Giustappunto la Krupskaia, nominata dal marito direttrice del Comitato generale per l’istruzione politica, epurò le biblioteche sovietiche di 94 autori, fra cui Platone, Dante, Cartesio, Jules Verne, Ernst Mach, Fedor Dostojevski, Kropotkin al pari di Solo’vev – e furono vietati il Requiem di Mozart, quasi tutto Bach, e i Vespri di Rachmaninov”.

Impoverirono anche le menti

A giudicare dalla monocorde uniformità propagandistica di giornali e tv, con la demonizzazione di ogni deviazione dal pensiero unico, non siamo lontani dal momento che viene così descritto: a forza di “demagogia, di coercizione e di repressione, il governo statizzò, monopolizzò tutto, assolutamente tutto, perfino la parola, perfino il pensiero.

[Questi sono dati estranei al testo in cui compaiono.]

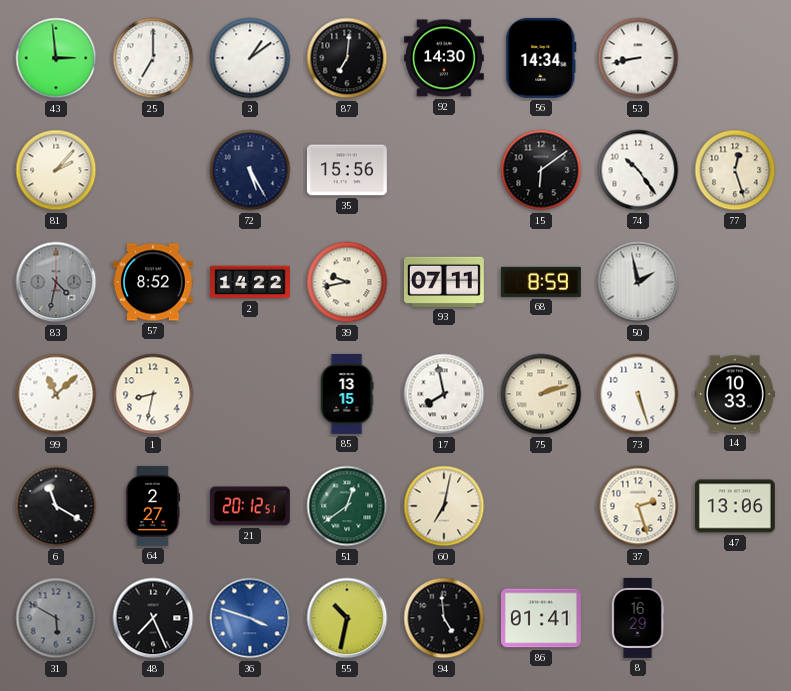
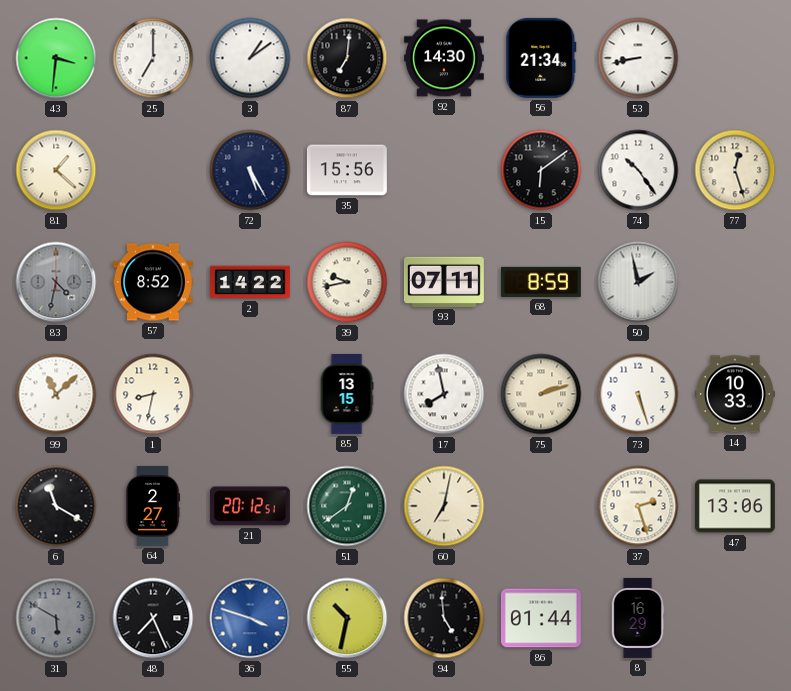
43: 2:59 -> 3:31
56: 14:34 -> 21:34
81: 2:07 -> 1:22
86: 01:41 -> 01:44
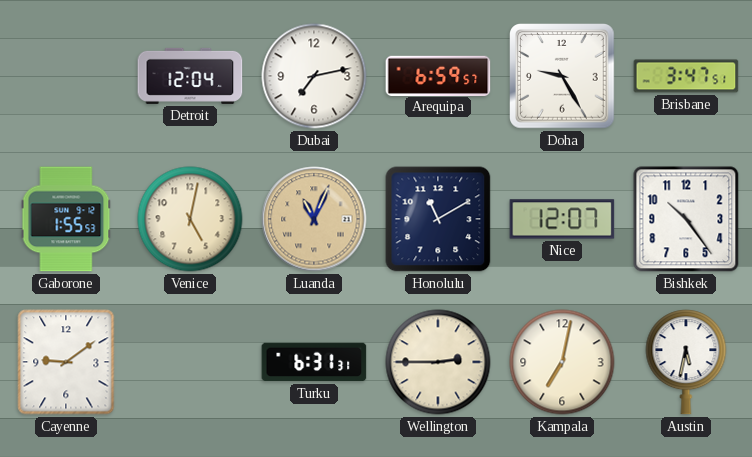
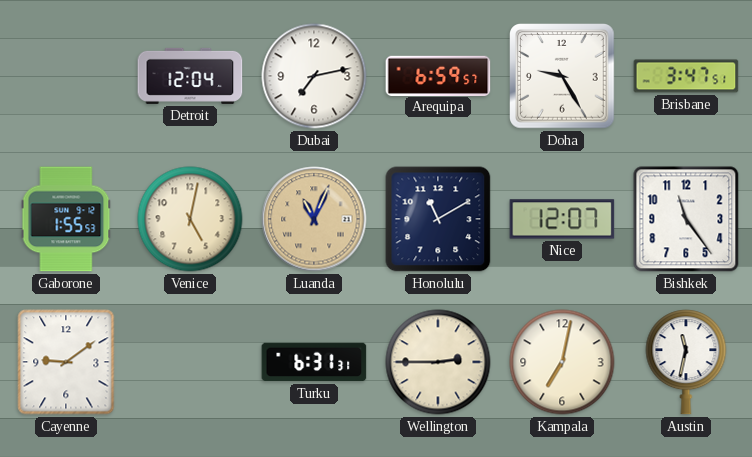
Bishkek: 10:24 -> 11:24
Austin: 5:32 -> 11:32
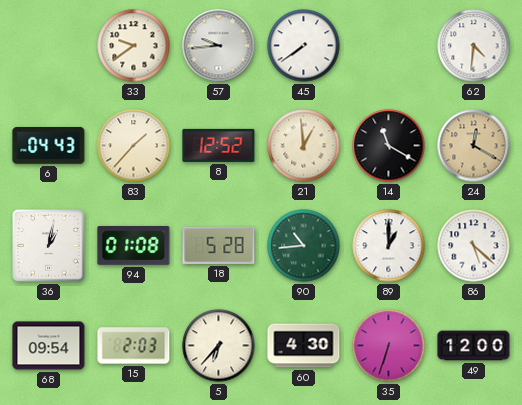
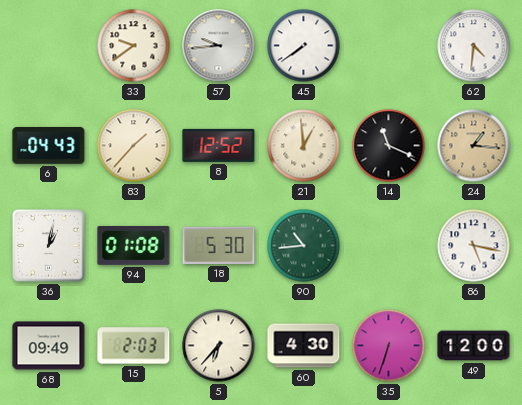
14: 11:20 -> 11:19
24: 12:20 -> 1:16
18: 5:28 -> 5:30
89: 1:00 -> none
86: 5:22 -> 5:17
68: 09:54 -> 09:49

Esso divenne il solo detentore di tutte le verità, il solo proprietario di tutti i beni materiali e spirituali”.

Il successo del Gran Reset 1920 è testimoniato da queste cifre ufficiali:

[…] Secondo l’Ufficio centrale di Statistica, in seguito alla carestia del 1921-22, morirono 5.053.000 abitanti. A queste vanno aggiunte quelle della guerra civile: nel 1918-20 il Paese perse 10 milioni di persone. Dunque tra il 1918 e il ‘22 le perdite salirebbero a circa 15 milioni, il 10% della popolazione. Per confronto in Spagna le perdite durante la guerra civile (1936-39) rispetto all’insieme della popolazione furono l’1,8%, nella Guerra di Secessione in Usa, l’1,6.

Bill Gates si è lasciato sfuggire che a forza di vaccinare il mondo, si può ridurre la popolazione globale di un dieci per cento. Dati i mezzi più moderni, non dubitiamo che possa fare meglio di Lenin.